İsrail, 1967 Altı Gün Savaşı’nda Doğu Kudüs’ü ele geçirdi ve daha sonra tüm Kudüs’ü başkenti ilan etti. Ancak, bu karar uluslararası toplumda geniş çapta kabul görmedi ve Filistinliler, Doğu Kudüs’ü gelecekteki bağımsız devletlerinin başkenti olarak talep etmeye devam ettiler.

Kutsal Yerler Sorununun Tarihi

Osmanlı Devleti bu bölgeyi topraklarına kattıktan sonra ilk etapta kurulu olan düzeni işletir. Ancak daha sonra baskılar sonucunda Katolik ve Ortodokslara diğer mezheplerin aleyhine ayrıcalıklar vermesiyle Kutsal Yerler sorunu ortaya çıkacaktır.

Fransa ve Rusya Arasında Gerginlik

Fransız İhtilali sonucunda kutsal yerlerdeki Katolikler koruyucusuz kalır ve Ortodokslar üstün konuma gelir. Katoliklerin yeniden eski düzenin kurulmasını istemesi kutsal yerler sorununu başlatacaktır.

Fransa kutsal yerlerde Katoliklere, Ortodokslar aleyhine yeni haklar verilmesini ister. Ortodoksların koruyucusu olan Rusya, Osmanlı’dan 1774 Küçük Kaynarca Antlaşması koşullarına uyulmasını ister. Osmanlı Devleti, Rusya ve Fransa ile anlaşmazlığa düşmek istemediğinden düzeni sağlamak için o güne kadar verilmiş fermanları incelemek için komisyon kurmaya karar verir. Avusturya da önceki antlaşmalara dayanarak Katoliklerin koruyucusu olduğunu açıklar. Komisyon çalışmaları sonucunda Katoliklere bazı haklar verilmekle birlikte Ortodokslar lehine de kararlar alındı. Rusya bununla da yetinmeyip yeni ferman yayınlanmasını ister.

Osmanlı Devleti

Kutsal yerler sorunu Fransa ve Rusya arasında onur mücadelesi haline geldi. Bu durumdan hiçbir çıkarı olmayan Osmanlı Devleti sıkıntıya düştü. Rusya bu sorunu Osmanlı’ya zarar vermek için bahane olarak kullanıp girişimde bulundu. Prens Mençikof’u olağanüstü elçi olarak İstanbul’a gönderip taleplerde bulundu.

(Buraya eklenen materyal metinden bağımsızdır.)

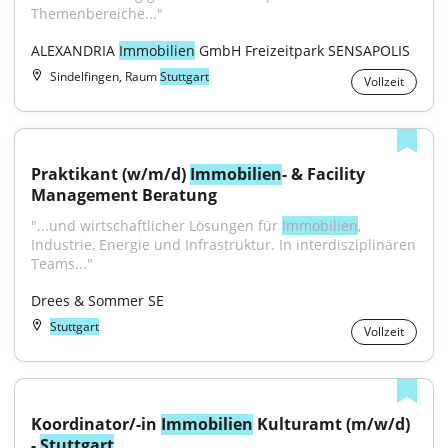
Themenbereiche..."
ALEXANDRIA 
Immobilien
 GmbH Freizeitpark SENSAPOLIS
Sindelfingen, Raum
Stuttgart
Vollzeit
Praktikant (w/m/d) 
Immobilien
- & Facility 
Management Beratung
"...und wirtschaftlicher Lösungen für 
Immobilien
, 
Industrie, Energie und Infrastruktur. In interdisziplinären 
Teams..."
Drees & Sommer SE
Stuttgart
Vollzeit
Koordinator/-in 
Immobilien
 Kulturamt (m/w/d) 
- 
Stuttgart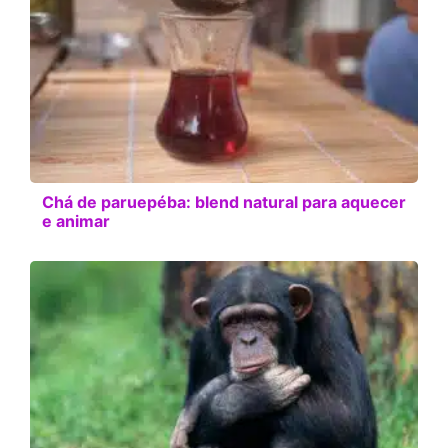
Chá de paruepéba: blend natural para aquecer
e animar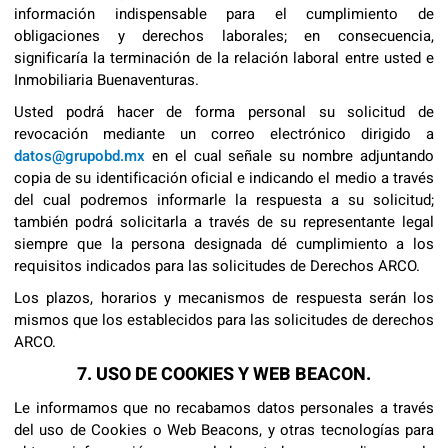
información indispensable para el cumplimiento de
obligaciones y derechos laborales; en consecuencia,
significaría la terminación de la relación laboral entre usted e
Inmobiliaria Buenaventuras.
Usted podrá hacer de forma personal su solicitud de
revocación mediante un correo electrónico dirigido a
datos@grupobd.mx
en el cual señale su nombre adjuntando
copia de su identificación oficial e indicando el medio a través
del cual podremos informarle la respuesta a su solicitud;
también podrá solicitarla a través de su representante legal
siempre que la persona designada dé cumplimiento a los
requisitos indicados para las solicitudes de Derechos ARCO.
Los plazos, horarios y mecanismos de respuesta serán los
mismos que los establecidos para las solicitudes de derechos
ARCO.
7. USO DE COOKIES Y WEB BEACON.
Le informamos que no recabamos datos personales a través
del uso de Cookies o Web Beacons, y otras tecnologías para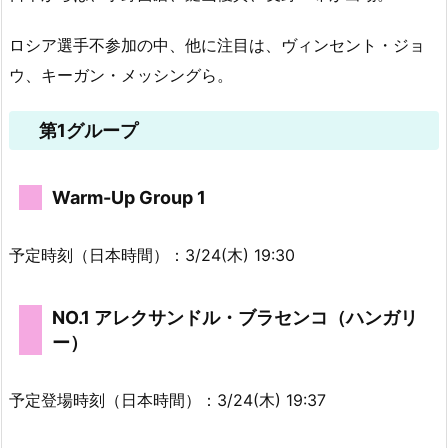
ロシア選手不参加の中、他に注目は、ヴィンセント・ジョ
ウ、キーガン・メッシングら。
第1グループ
Warm-Up Group 1
予定時刻（日本時間）：3/24(木) 19:30
NO.1 アレクサンドル・ブラセンコ（ハンガリ
ー）
予定登場時刻（日本時間）：3/24(木) 19:37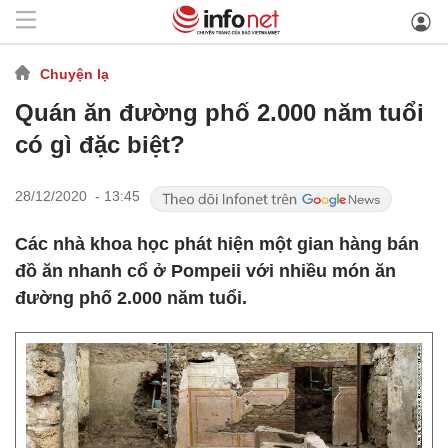
Chuyện lạ
Quán ăn đường phố 2.000 năm tuổi
có gì đặc biệt?
28/12/2020 - 13:45
Các nhà khoa học phát hiện một gian hàng bán
đồ ăn nhanh cổ ở Pompeii với nhiều món ăn
đường phố 2.000 năm tuổi.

İlk talebi kutsal yerler sorunu Ortodokslar lehine çözümlenerek fermanla bildirilecekti. Ortodoksların ayrıcalıkları senetle bildirilecektir. Gizli istekleri ise Rusya Osmanlı ile ittifak yapacak. Osmanlı Devleti, Avrupa devletleriyle savaşa girecek olursa Rusya yardım gönderecek. Buna karşı Osmanlı sınırlarındaki Ortodoksların koruyuculuğu Rusya’ya verilecekti. Bu öneri İngiliz ve Fransız elçilerinin müdahalesi ile reddedildi. İngiltere Rusya ile ittifaka karşıydı. Buna meydan vermemek için İngiliz filosunu Çanakkale’ye gönderdi. Rusya’nın niyeti anlaşmak değil bilakis anlaşmazlık çıkarmaktı. Mençikof Osmanlı’ya ültimatom vererek Ortodoksların koruyuculuğu haklarının kendilerine verilen senedi talep etti ancak Osmanlı bunu reddetti.

Elçi İstanbul’dan ayrıldı ve Osmanlı ile Rusya arasındaki siyasi ilişkiler sona erdi. İki tarafta savaş hazırlıklarına başladı. Çar I. Nikola, Eflak-Boğdan’a gireceğini ilan etti. Rus askerleri savaş ilan etmeksizin Osmanlı topraklarına girdiler. İngiliz ve Fransız donanması Çanakkale Boğazı önündeki Beşige koyuna geldi. Başta İngiltere olmak üzere büyük devletler olayı sadece protesto etti. Osmanlı için bu savaş nedeniydi. Avusturya ve Prusya’yı da kendi yanlarına çekmeye çalıştı.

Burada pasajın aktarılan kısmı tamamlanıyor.